* [Goal of the exercise]
Whenever the word "Verteidigung" shows up in a line of the data, copy that line.

* [Dataset entries]
——

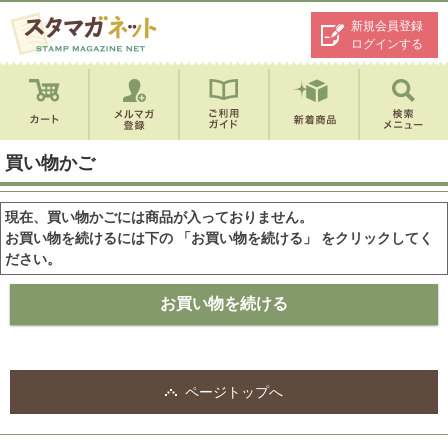
新規会員登録
ログインする
買い物かご
現在、買い物かごには商品が入っておりません。
お買い物を続けるには下の 「お買い物を続ける」 をクリックしてく
ださい。
ページトップへ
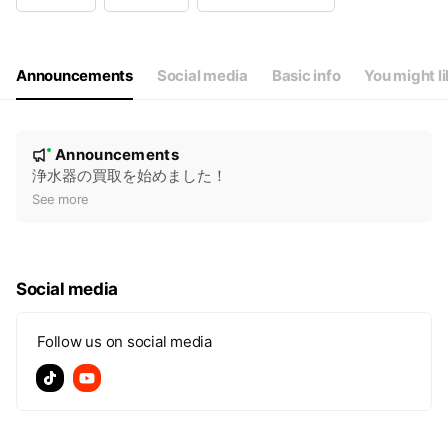
Wed
08:00 - 20:00
Thu
08:00 - 20:00
Fri
08:00 - 20:00
Sat
08:00 - 20:00
Announcements
Social media
Basic info
You might l
N
Announcements
New
o
浄水器の買取を始めました！
t
See more
i
c
e
Social media
Follow us on social media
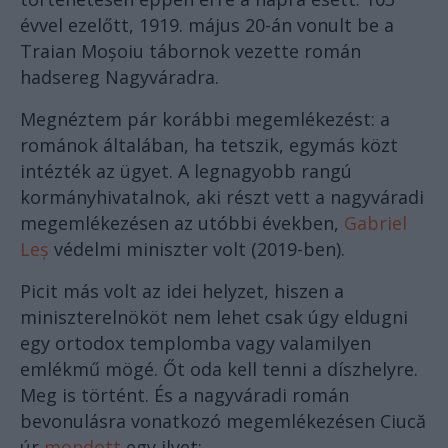
évvel ezelőtt, 1919. május 20-án vonult be a
Traian Moșoiu tábornok vezette román
hadsereg Nagyváradra.
Megnéztem pár korábbi megemlékezést: a
románok általában, ha tetszik, egymás közt
intézték az ügyet. A legnagyobb rangú
kormányhivatalnok, aki részt vett a nagyváradi
megemlékezésen az utóbbi években,
Gabriel
Leș
védelmi miniszter volt (2019-ben).
Picit más volt az idei helyzet, hiszen a
miniszterelnököt nem lehet csak úgy eldugni
egy ortodox templomba vagy valamilyen
emlékmű mögé. Őt oda kell tenni a díszhelyre.
Meg is történt. És a nagyváradi román
bevonulásra vonatkozó megemlékezésen Ciucă
úr
mondott
egy ilyet:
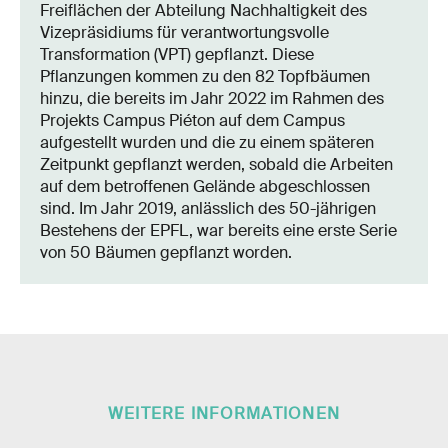
Freiflächen der Abteilung Nachhaltigkeit des
Vizepräsidiums für verantwortungsvolle
Transformation (VPT) gepflanzt. Diese
Pflanzungen kommen zu den 82 Topfbäumen
hinzu, die bereits im Jahr 2022 im Rahmen des
Projekts Campus Piéton auf dem Campus
aufgestellt wurden und die zu einem späteren
Zeitpunkt gepflanzt werden, sobald die Arbeiten
auf dem betroffenen Gelände abgeschlossen
sind. Im Jahr 2019, anlässlich des 50-jährigen
Bestehens der EPFL, war bereits eine erste Serie
von 50 Bäumen gepflanzt worden.
WEITERE INFORMATIONEN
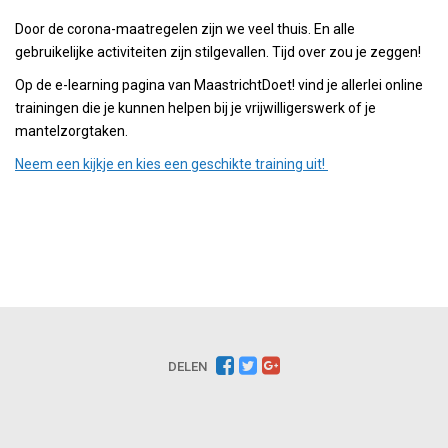
Door de corona-maatregelen zijn we veel thuis. En alle
gebruikelijke activiteiten zijn stilgevallen. Tijd over zou je zeggen!
Op de e-learning pagina van MaastrichtDoet! vind je allerlei online
trainingen die je kunnen helpen bij je vrijwilligerswerk of je
mantelzorgtaken.
Neem een kijkje en kies een geschikte training uit!
DELEN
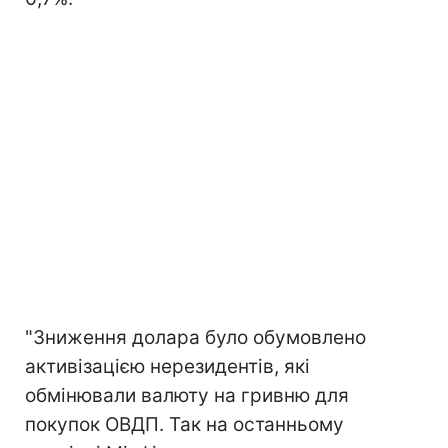
"Зниження долара було обумовлено
активізацією нерезидентів, які
обмінювали валюту на гривню для
покупок ОВДП. Так на останньому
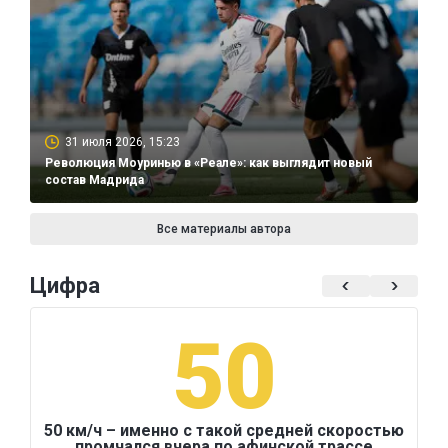
31 июля 2026, 15:23
Революция Моуринью в «Реале»: как выглядит новый
состав Мадрида
Все материалы автора
Цифра
50
50 км/ч – именно с такой средней скоростью
промчался вчера по афинской трассе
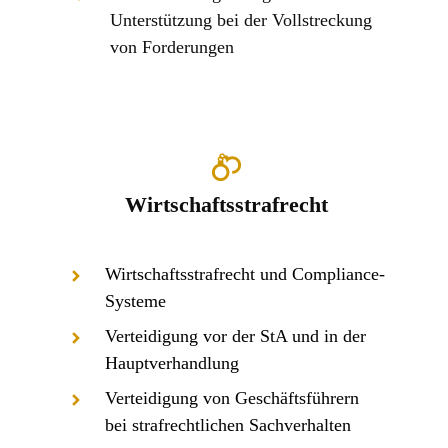
Unterstützung bei der Vollstreckung
von Forderungen
Wirtschaftsstrafrecht
Wirtschaftsstrafrecht und Compliance-
Systeme
Verteidigung vor der StA und in der
Hauptverhandlung
Verteidigung von Geschäftsführern
bei strafrechtlichen Sachverhalten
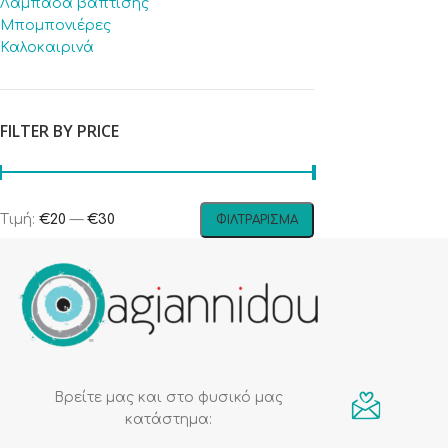
Λαμπάδα βάπτισης
Μπομπονιέρες
Καλοκαιρινά
FILTER BY PRICE
Τιμή:
€20
—
€30
ΦΙΛΤΡΆΡΙΣΜΑ
Βρείτε μας και στο φυσικό μας
κατάστημα:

——

* [Task response]
Verteidigung vor der StA und in der
Verteidigung von Geschäftsführern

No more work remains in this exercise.